Nobody really knows what it’s going to look like in terms of
SEO. Anyone that tells you they know, they don’t know. We’re all
guessing. 

But I would position it as we are the brand that gives you a
unique, customized, tailored-to-you experience. That would be the push from me.

On pure, how do we get people coming to us – keywords are
still going to be important.

Generative AI works a little like Google. Carvana
did this amazingly where they made a million different AI-generated, personalized,
animated videos
for everyone that bought a car through them – it was
incredible. So I think personalization, landing pages, things like that that
answer a specific query. I know people that are creating literally 80,000 articles to
address any and every question they can answer – because you can do that now.

It’s not rocket since. But it becomes a numbers game. Can
you make bespoke content toward whatever people are asking for. That combined with once you get them to you, then make sure
it’s a great experience.

But don’t think of this as just a tool – because if you just
come up with a tool, it’s a commodity and everybody’s going to catch up.

So step one for a company is what?

This is my soapbox – train your people. You hired these
people because they are good, now imagine augmenting them by 47% above what they
do. That’s a strategic advantage. When you get everybody in your company
thinking about this, then it’s not just a tool, you are giving everyone in your
entire company an Ironman suit to go after these things.

Quote

Nobody really knows what it’s going to look like in terms of SEO. Anyone that tells you they know, they don’t know

Conor Grennan

That’s why I push training so hard. Once you get that and
get everybody really understanding what this looks like – that’s something that
strategically is a differentiator and other companies will have a very hard
time following.

If you can amp up your internal operations, that will show.
It’s like eating healthier and then on the exterior you just look healthier and
you look great in a bathing suit and all that kind of stuff. It’s what goes into your company.
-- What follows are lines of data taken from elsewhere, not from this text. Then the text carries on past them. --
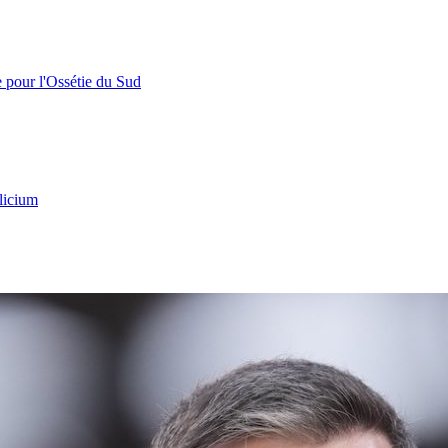
e pour l'Ossétie du Sud
licium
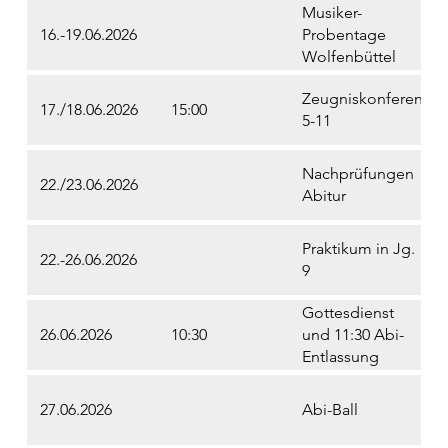
Musiker-
16.-19.06.2026
Probentage
Wolfenbüttel
Zeugniskonferenzen
17./18.06.2026
15:00
5-11
Nachprüfungen
22./23.06.2026
Abitur
Praktikum in Jg.
22.-26.06.2026
9
Gottesdienst
26.06.2026
10:30
und 11:30 Abi-
Entlassung
27.06.2026
Abi-Ball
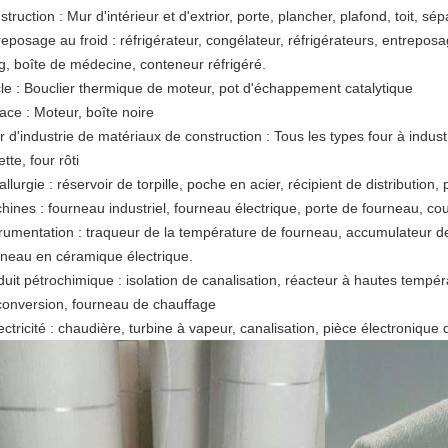
truction : Mur d'intérieur et d'extrior, porte, plancher, plafond, toit, sé
reposage au froid : réfrigérateur, congélateur, réfrigérateurs, entrepos
g, boîte de médecine, conteneur réfrigéré.
cle : Bouclier thermique de moteur, pot d'échappement catalytique
ace : Moteur, boîte noire
 d'industrie de matériaux de construction : Tous les types four à industri
tte, four rôti
llurgie : réservoir de torpille, poche en acier, récipient de distribution,
hines : fourneau industriel, fourneau électrique, porte de fourneau, c
trumentation : traqueur de la température de fourneau, accumulateur de 
rneau en céramique électrique.
duit pétrochimique : isolation de canalisation, réacteur à hautes tempér
conversion, fourneau de chauffage
ectricité : chaudière, turbine à vapeur, canalisation, pièce électronique d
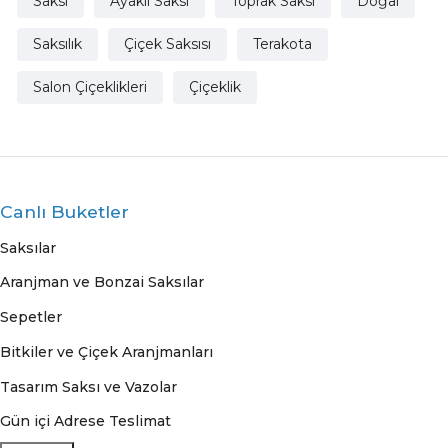
Saksı
Ayaklı Saksı
Toprak Saksı
Doğal
Saksılık
Çiçek Saksısı
Terakota
Salon Çiçeklikleri
Çiçeklik
Canlı Buketler
Saksılar
Aranjman ve Bonzai Saksılar
Sepetler
Bitkiler ve Çiçek Aranjmanları
Tasarım Saksı ve Vazolar
Gün içi Adrese Teslimat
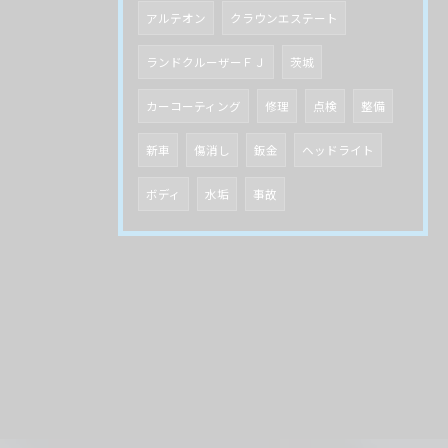
アルテオン
クラウンエステート
ランドクルーザーＦＪ
茨城
カーコーティング
修理
点検
整備
新車
傷消し
鈑金
ヘッドライト
ボディ
水垢
事故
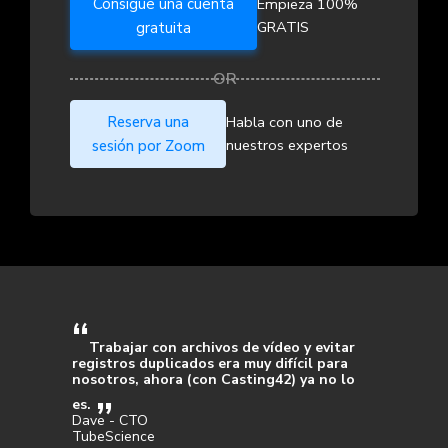
Consigue una cuenta
Empieza 100%
GRATIS
gratuita
Reserva una
Habla con uno de
nuestros expertos
sesión por Zoom
Trabajar con archivos de vídeo y evitar
registros duplicados era muy difícil para
nosotros, ahora (con Casting42) ya no lo
es.
Dave - CTO
TubeScience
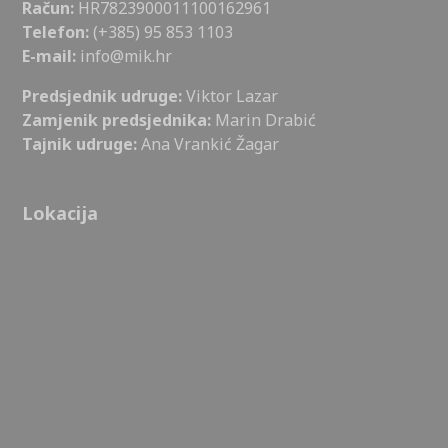
Račun:
HR7823900011100162961
Telefon:
(+385) 95 853 1103
E-mail:
info@mik.hr
Predsjednik udruge:
Viktor Lazar
Zamjenik predsjednika:
Marin Drabić
Tajnik udruge:
Ana Vrankić Žagar
Lokacija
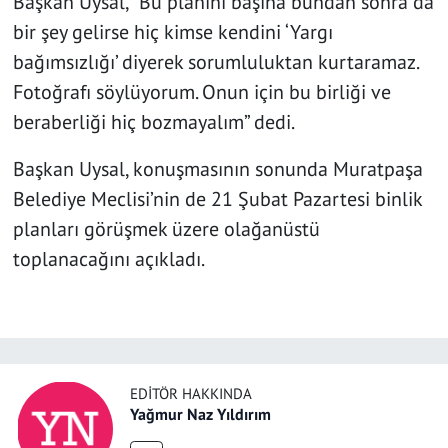
Başkan Uysal, “Bu planını başına bundan sonra da
bir şey gelirse hiç kimse kendini ‘Yargı
bağımsızlığı’ diyerek sorumluluktan kurtaramaz.
Fotoğrafı söylüyorum. Onun için bu birliği ve
beraberliği hiç bozmayalım” dedi.
Başkan Uysal, konuşmasının sonunda Muratpaşa
Belediye Meclisi’nin de 21 Şubat Pazartesi binlik
planları görüşmek üzere olağanüstü
toplanacağını açıkladı.
EDITÖR HAKKINDA
Yağmur Naz Yıldırım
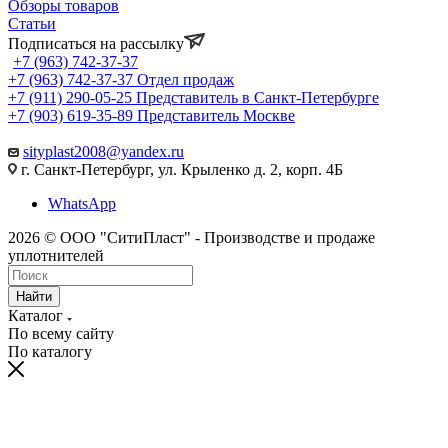
Обзоры товаров
Статьи
Подписаться на рассылку
+7 (963) 742-37-37
+7 (963) 742-37-37
Отдел продаж
+7 (911) 290-05-25
Представитель в Санкт-Петербурге
+7 (903) 619-35-89
Представитель Москве
sityplast2008@yandex.ru
г. Санкт-Петербург, ул. Крыленко д. 2, корп. 4Б
WhatsApp
2026 © ООО "СитиПласт" - Производстве и продаже
уплотнителей
Найти
Каталог
По всему сайту
По каталогу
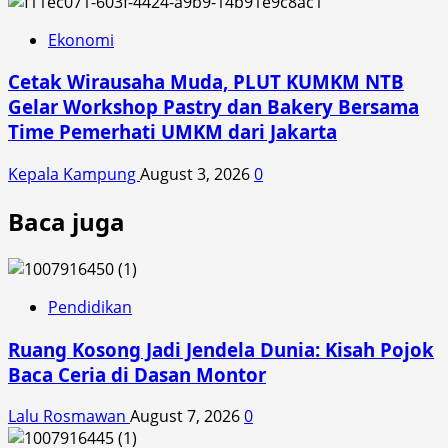
Ekonomi
Cetak Wirausaha Muda, PLUT KUMKM NTB
Gelar Workshop Pastry dan Bakery Bersama
Time Pemerhati UMKM dari Jakarta
Kepala Kampung
August 3, 2026
0
Baca juga
Pendidikan
Ruang Kosong Jadi Jendela Dunia: Kisah Pojok
Baca Ceria di Dasan Montor
Lalu Rosmawan
August 7, 2026
0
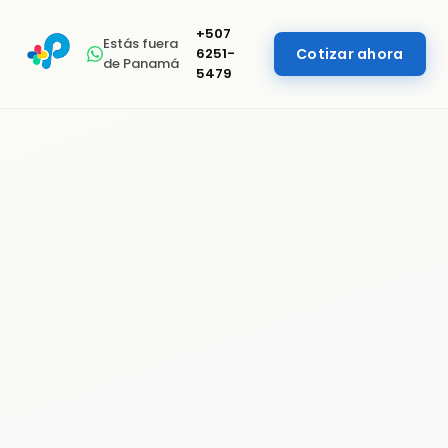
+507
Estás fuera
6251-
Cotizar ahora
de Panamá
5479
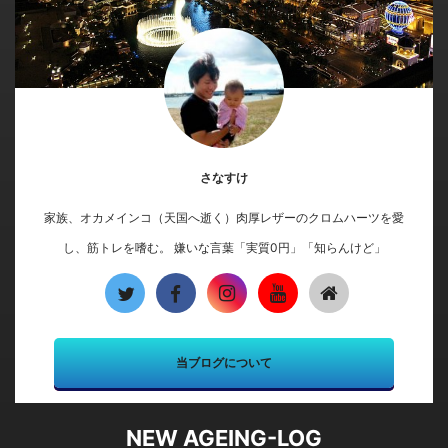
さなすけ
家族、オカメインコ（天国へ逝く）肉厚レザーのクロムハーツを愛
し、筋トレを嗜む。 嫌いな言葉「実質0円」「知らんけど」
当ブログについて
NEW AGEING-LOG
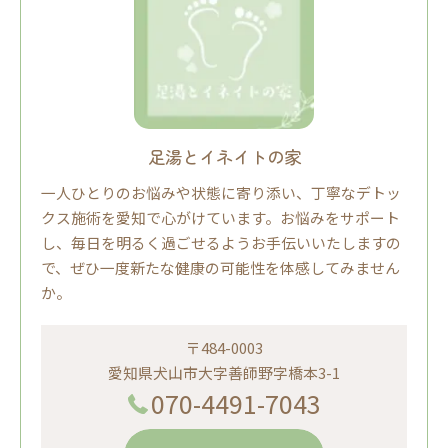
足湯とイネイトの家
一人ひとりのお悩みや状態に寄り添い、丁寧なデトッ
クス施術を愛知で心がけています。お悩みをサポート
し、毎日を明るく過ごせるようお手伝いいたしますの
で、ぜひ一度新たな健康の可能性を体感してみません
か。
〒484-0003
愛知県犬山市大字善師野字橋本3-1
070-4491-7043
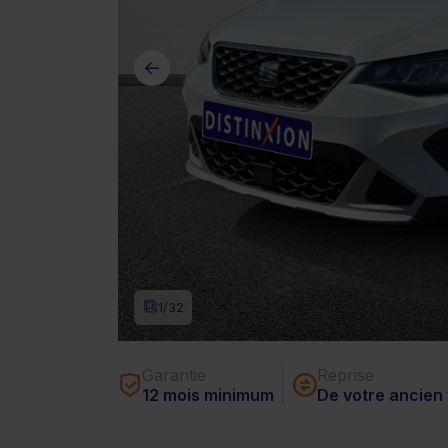
1
/32
Garantie
Reprise
12 mois minimum
De votre ancien 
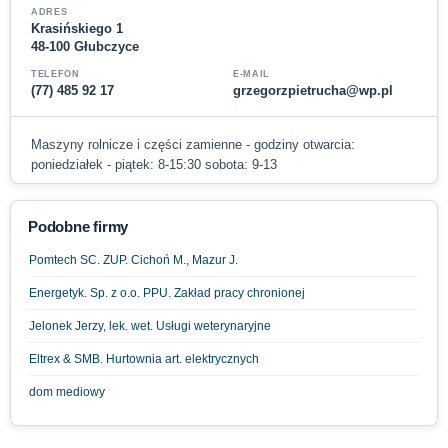
ADRES
Krasińskiego 1
48-100 Głubczyce
TELEFON
E-MAIL
(77) 485 92 17
grzegorzpietrucha@wp.pl
Maszyny rolnicze i części zamienne - godziny otwarcia:
poniedziałek - piątek: 8-15:30 sobota: 9-13
Podobne firmy
Pomtech SC. ZUP. Cichoń M., Mazur J.
Energetyk. Sp. z o.o. PPU. Zakład pracy chronionej
Jelonek Jerzy, lek. wet. Usługi weterynaryjne
Eltrex & SMB. Hurtownia art. elektrycznych
dom mediowy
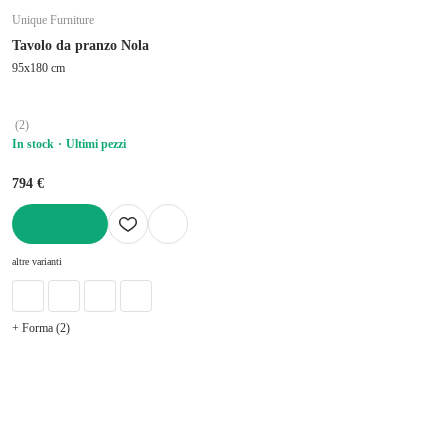
Unique Furniture
Tavolo da pranzo Nola
95x180 cm
(
2
)
In stock
Ultimi pezzi
794 €
AGGIUNGI
altre varianti
+ Forma (2)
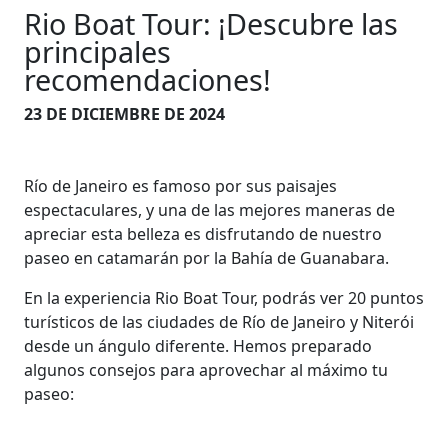
Rio Boat Tour: ¡Descubre las
principales
recomendaciones!
23 DE DICIEMBRE DE 2024
Río de Janeiro es famoso por sus paisajes
espectaculares, y una de las mejores maneras de
apreciar esta belleza es disfrutando de nuestro
paseo en catamarán por la Bahía de Guanabara.
En la experiencia Rio Boat Tour, podrás ver 20 puntos
turísticos de las ciudades de Río de Janeiro y Niterói
desde un ángulo diferente. Hemos preparado
algunos consejos para aprovechar al máximo tu
paseo:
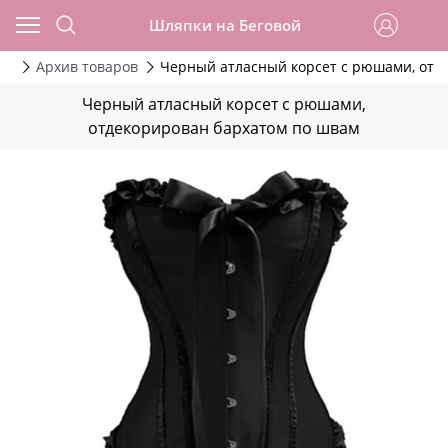
Шляпки на Беговой
да
Архив товаров
Черный атласный корсет с рюшами, отд
Черный атласный корсет с рюшами,
отдекорирован бархатом по швам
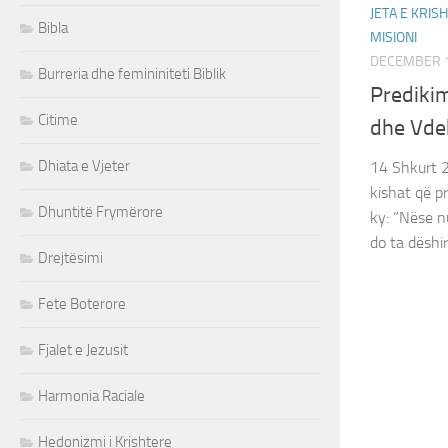
JETA E KRIS
Bibla
MISIONI
DECEMBER 1
Burreria dhe femininiteti Biblik
Predikim
Citime
dhe Vde
Dhiata e Vjeter
14 Shkurt 2
kishat që p
Dhuntitë Frymërore
ky: “Nëse nu
do ta dëshiro
Drejtësimi
Fete Boterore
Fjalet e Jezusit
Harmonia Raciale
Hedonizmi i Krishtere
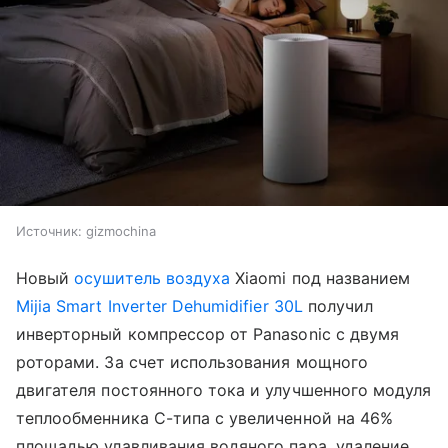
Источник:
gizmochina
Новый
осушитель воздуха
Xiaomi под названием
Mijia Smart Inverter Dehumidifier 30L
получил
инверторный компрессор от Panasonic с двумя
роторами. За счет использования мощного
двигателя постоянного тока и улучшенного модуля
теплообменника С-типа с увеличенной на 46%
площадью улавливания водяного пара, удаление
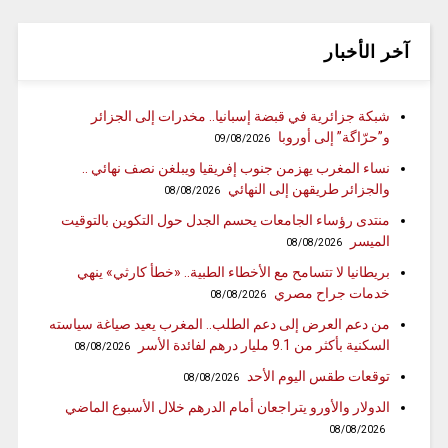
آخر الأخبار
شبكة جزائرية في قبضة إسبانيا.. مخدرات إلى الجزائر
و”حرّاگة” إلى أوروبا
09/08/2026
نساء المغرب يهزمن جنوب إفريقيا ويبلغن نصف نهائي ..
والجزائر طريقهن إلى النهائي
08/08/2026
منتدى رؤساء الجامعات يحسم الجدل حول التكوين بالتوقيت
الميسر
08/08/2026
بريطانيا لا تتسامح مع الأخطاء الطبية.. «خطأ كارثي» ينهي
خدمات جراح مصري
08/08/2026
من دعم العرض إلى دعم الطلب.. المغرب يعيد صياغة سياسته
السكنية بأكثر من 9.1 مليار درهم لفائدة الأسر
08/08/2026
توقعات طقس اليوم الأحد
08/08/2026
الدولار والأورو يتراجعان أمام الدرهم خلال الأسبوع الماضي
08/08/2026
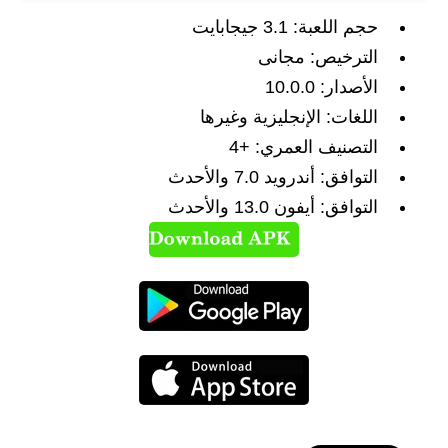
حجم اللعبة: 3.1 جيجابايت
الترخيص: مجانى
الأصدار: 10.0.0
اللغات: الإنجليزية وغيرها
التصنيف العمري: +4
التوافق: أندرويد 7.0 والأحدث
التوافق: أيفون 13.0 والأحدث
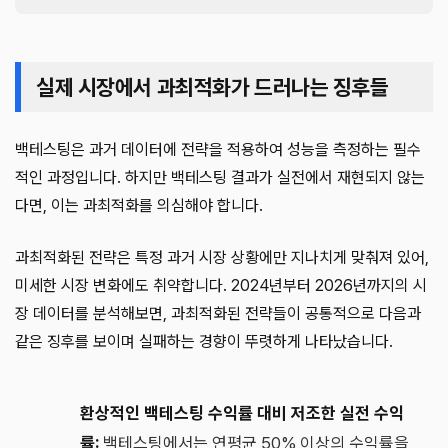
실제 시장에서 과최적화가 드러나는 징후들
백테스팅은 과거 데이터에 전략을 적용하여 성능을 측정하는 필수
적인 과정입니다. 하지만 백테스팅 결과가 실전에서 재현되지 않는
다면, 이는 과최적화를 의심해야 합니다.
과최적화된 전략은 특정 과거 시장 상황에만 지나치게 맞춰져 있어,
미세한 시장 변화에도 취약합니다. 2024년부터 2026년까지의 시
장 데이터를 분석해보면, 과최적화된 전략들이 공통적으로 다음과
같은 징후를 보이며 실패하는 경향이 뚜렷하게 나타났습니다.
환상적인 백테스팅 수익률 대비 저조한 실전 수익
률:
백테스팅에서는 연평균 50% 이상의 수익률을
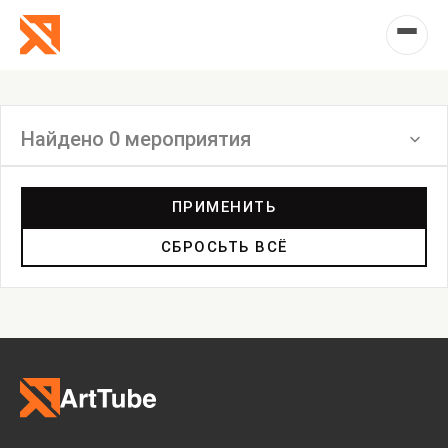
Найдено 0 мероприятия
Фильтр
ПРИМЕНИТЬ
СБРОСЬТЬ ВСЁ
Ярмарка
Выставка
Лекция
Фестиваль
Анонс
Мастерские
Дискуссия
Пост-релиз
Пресс-конференция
If you want to really differentiate, you want to take the people
you hired because they are very good at what they do and imagine increasing how
well they do their job in terms of strategically, in terms of making decisions,
in terms of communicating, in terms of taking your non-value-add work down from
60% to 30% – which then leads to a lot more time for strategic planning.

This is phenomenal for strategic planning. The back burner
things. Let’s re-think this. You are now getting back 30% of everybody’s time
to focus on that, while everyone at other companies are fighting fires. Internal
is way more important than external. You have to do both, but when you are
talking about a long-term strategic advantage, that’s the differentiator. 

Finally I’d like to get your take on AI agents.

I think they are coming very fast, but nobody knows what they
will look like. 

There’s the device called Rabbit – nobody knows how it works.
I’m not sure of the efficacy of it, but how they say it works is you start
attaching your apps to this – then it is pulling behind the scenes. Forget about
SEO because your generative AI search goes direct to a site anyway. I don’t
know if it will go that way, but even the thought of it might mean leaning in
to this will be amazing. If agents will have their trusted sources, then that’s
what it will be. 

I’m not sure it will be a separate device. That future is so
opaque, I don’t think anybody knows what a new device will look like. I really
don’t think Rabbit is going to be it. I mean, our phone does everything already
– why are we talking about something new?

For sure we start with the software and doing it through your
phone and then maybe if a device comes out that’s way easier to use, maybe.